To add to the list of people who've said our votes matter and our delegates will be seated, I give you Senator Bill Nelson:

"By virtue that it's basically a two-person race on the Democratic side and a four-person race on the Republican side, Florida now becomes critical," Nelson said. "Florida is the first big state primary prior to Super Tuesday, a week later, when 22 states are going to vote."
Nelson noted Florida is a more demographically diverse test for the candidates than Iowa and New Hampshire, which should impact financial contributions and some voters' opinions going into Super Tuesday.

He also expected Clinton and Obama to storm the state in the two days before the primary, even though they and other Democratic presidential candidates were told by Democratic National Committee Chairman Howard Dean to avoid the state until after the South Carolina primary for Democrats on Jan. 26. The Republican primary in South Carolina is Jan. 19.

As for the national parties excluding convention delegates from Florida and Michigan, which also moved up its primary date to the displeasure of Iowa, New Hampshire, Nevada and South Carolina, Nelson expects that issue will be resolved before the weeklong events go live on TV.

"They want to win in November," Nelson said. "Can you imagine them not seating two big states?"

No, I can't! That's why many of us in the netroots have been saying over and over again that our votes matter and that our delegates will be seated.

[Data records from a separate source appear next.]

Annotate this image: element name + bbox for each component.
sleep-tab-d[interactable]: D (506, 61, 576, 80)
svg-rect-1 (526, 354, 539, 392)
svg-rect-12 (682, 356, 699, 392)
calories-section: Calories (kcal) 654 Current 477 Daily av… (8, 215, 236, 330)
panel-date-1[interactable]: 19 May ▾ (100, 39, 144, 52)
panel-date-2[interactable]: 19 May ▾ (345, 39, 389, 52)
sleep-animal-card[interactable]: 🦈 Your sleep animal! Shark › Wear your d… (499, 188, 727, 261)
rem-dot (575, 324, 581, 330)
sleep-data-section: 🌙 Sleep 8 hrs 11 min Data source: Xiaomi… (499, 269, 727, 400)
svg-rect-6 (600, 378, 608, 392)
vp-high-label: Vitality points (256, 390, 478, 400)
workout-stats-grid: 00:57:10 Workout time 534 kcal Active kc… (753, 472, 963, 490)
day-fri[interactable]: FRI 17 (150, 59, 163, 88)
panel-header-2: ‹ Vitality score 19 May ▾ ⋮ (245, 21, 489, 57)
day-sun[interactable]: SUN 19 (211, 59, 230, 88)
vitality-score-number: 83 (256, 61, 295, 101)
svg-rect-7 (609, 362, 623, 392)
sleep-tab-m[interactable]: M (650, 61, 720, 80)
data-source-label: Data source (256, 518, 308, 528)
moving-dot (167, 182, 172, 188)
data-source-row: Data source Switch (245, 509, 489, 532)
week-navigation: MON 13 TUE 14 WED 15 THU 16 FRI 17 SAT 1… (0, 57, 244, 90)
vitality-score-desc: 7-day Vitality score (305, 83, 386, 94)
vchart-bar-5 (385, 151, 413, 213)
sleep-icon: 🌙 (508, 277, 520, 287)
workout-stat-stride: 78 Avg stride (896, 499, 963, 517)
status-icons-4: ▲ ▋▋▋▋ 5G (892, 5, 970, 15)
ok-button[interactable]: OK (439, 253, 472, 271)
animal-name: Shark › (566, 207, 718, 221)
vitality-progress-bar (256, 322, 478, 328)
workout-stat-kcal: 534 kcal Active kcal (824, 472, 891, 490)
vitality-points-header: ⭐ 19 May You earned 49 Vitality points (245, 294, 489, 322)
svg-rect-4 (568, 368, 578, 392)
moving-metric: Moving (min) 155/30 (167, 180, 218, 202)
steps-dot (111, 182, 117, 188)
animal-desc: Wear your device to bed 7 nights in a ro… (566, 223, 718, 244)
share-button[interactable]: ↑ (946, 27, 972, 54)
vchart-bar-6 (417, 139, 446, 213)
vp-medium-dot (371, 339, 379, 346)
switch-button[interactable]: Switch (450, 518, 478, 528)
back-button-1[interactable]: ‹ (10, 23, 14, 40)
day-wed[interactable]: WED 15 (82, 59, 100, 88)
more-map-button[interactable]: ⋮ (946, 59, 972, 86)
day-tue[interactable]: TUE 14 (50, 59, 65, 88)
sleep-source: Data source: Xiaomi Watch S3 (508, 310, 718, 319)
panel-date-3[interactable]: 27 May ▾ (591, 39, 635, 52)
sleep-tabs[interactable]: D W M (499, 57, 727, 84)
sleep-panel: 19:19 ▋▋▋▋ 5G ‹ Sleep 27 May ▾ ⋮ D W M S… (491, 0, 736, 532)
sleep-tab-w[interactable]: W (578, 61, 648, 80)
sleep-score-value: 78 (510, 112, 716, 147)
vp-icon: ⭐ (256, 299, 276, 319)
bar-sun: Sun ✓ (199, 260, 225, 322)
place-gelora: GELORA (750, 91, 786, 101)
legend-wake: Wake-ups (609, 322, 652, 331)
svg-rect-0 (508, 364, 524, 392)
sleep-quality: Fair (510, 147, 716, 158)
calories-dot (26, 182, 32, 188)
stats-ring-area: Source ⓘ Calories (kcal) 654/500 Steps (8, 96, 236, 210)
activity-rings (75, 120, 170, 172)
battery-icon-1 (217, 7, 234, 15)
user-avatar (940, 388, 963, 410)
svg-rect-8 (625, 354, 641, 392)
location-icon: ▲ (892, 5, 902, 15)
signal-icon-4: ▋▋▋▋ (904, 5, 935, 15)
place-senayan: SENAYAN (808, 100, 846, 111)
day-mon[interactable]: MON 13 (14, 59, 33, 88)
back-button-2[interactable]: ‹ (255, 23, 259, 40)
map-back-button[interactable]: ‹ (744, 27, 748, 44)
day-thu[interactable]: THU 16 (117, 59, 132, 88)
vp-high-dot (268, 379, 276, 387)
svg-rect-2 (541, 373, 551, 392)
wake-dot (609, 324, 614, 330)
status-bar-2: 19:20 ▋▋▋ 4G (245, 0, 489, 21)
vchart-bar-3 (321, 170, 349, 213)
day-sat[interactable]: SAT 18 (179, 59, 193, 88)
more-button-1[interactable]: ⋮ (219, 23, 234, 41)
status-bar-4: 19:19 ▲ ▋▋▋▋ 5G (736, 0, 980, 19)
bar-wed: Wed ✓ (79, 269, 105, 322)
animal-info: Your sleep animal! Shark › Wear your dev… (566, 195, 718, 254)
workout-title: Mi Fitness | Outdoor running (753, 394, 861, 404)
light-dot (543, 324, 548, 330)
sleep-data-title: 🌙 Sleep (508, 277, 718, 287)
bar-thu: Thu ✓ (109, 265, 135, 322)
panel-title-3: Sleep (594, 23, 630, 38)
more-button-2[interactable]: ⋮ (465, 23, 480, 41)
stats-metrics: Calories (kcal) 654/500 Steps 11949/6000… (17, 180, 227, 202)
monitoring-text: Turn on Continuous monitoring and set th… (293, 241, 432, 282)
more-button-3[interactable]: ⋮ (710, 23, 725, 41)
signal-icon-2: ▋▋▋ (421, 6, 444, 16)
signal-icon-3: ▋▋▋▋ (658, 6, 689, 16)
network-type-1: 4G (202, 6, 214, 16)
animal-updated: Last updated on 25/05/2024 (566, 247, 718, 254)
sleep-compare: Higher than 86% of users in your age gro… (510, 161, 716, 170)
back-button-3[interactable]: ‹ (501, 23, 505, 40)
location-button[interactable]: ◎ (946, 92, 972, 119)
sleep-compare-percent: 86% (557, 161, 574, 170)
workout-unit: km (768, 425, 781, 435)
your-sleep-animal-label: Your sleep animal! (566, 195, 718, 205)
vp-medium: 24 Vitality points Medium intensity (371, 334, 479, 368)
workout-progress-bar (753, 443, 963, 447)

Even the media is starting to change their tune somewhat. Ken Quinnell at the Florida Progressive Coalition wrote The Latest on the Florida Democratic Primary which provides a good round-down of articles from the Florida press illustrating the importance of our state's primary. Yes, even for us Democrats!

I've found a few more:

The Orlando Sentinel: Presidential primaries: Moment of truth waits in Florida:

Florida's primary on Jan. 29 should result in a big turnout. It will be the first primary state to have absentee ballots (with voters submitting same as early as Christmas Day), as well as early voting, which means that ballots can be cast at certain polling places beginning on Jan. 14 so as to prevent long lines on the regular voting day. Most of all, the instigator to vote early on Jan. 29 may be the fact that the state's property-tax-reform measure is on the ballot, and, for many municipalities, there are local offices to be filled.

To be sure, the national Democratic and Republican higher-ups aren't happy with Florida moving this year's primary to a date before Super Tuesday (Feb. 5) and have imposed sanctions in terms of cutting the number of convention delegates. But the truth is that any candidate getting a solid vote in Florida -- where the population mirrors the nation -- will have a leg up on Super Tuesday and the national convention.

TC Palm - State Democratic primary vote means more than ever

What makes this election even more interesting is the fact that the Democratic Party candidates agreed not to campaign in Florida prior to the primary due to Florida’s non-compliance with the bipartisan agreement on primaries. It was suggested that states such as Florida and Michigan, which violated the agreement, not be allowed to rally at the Democratic National Convention, but this is not likely to happen.

The candidate(s) will be in control of the late August convention and will want to have their delegates seated. As opposed to the delegate conventions of the 1960s, today’s conventions serve more as rallying functions than playing key roles in determining election results. To not seat Florida’s Democratic delegation would show disunity in the party and the Democratic candidates cannot afford such an episode.

News 4 Jax - 3 Weeks from Florida's Primary, Some Ask: Why Vote?

Local party officials said they are still hopeful Florida's delegates will have a voice at the conventions, and the result of this month's primary will determine how those delegates vote.

"I assure you the delegates will be seated," Duval County Democratic Chairman Travis Bridges told Channel 4's Jim Piggott. "When the nominee is selected the nominee has the choice of seating or not seating delegates. There is no nominee that is going to exclude Florida."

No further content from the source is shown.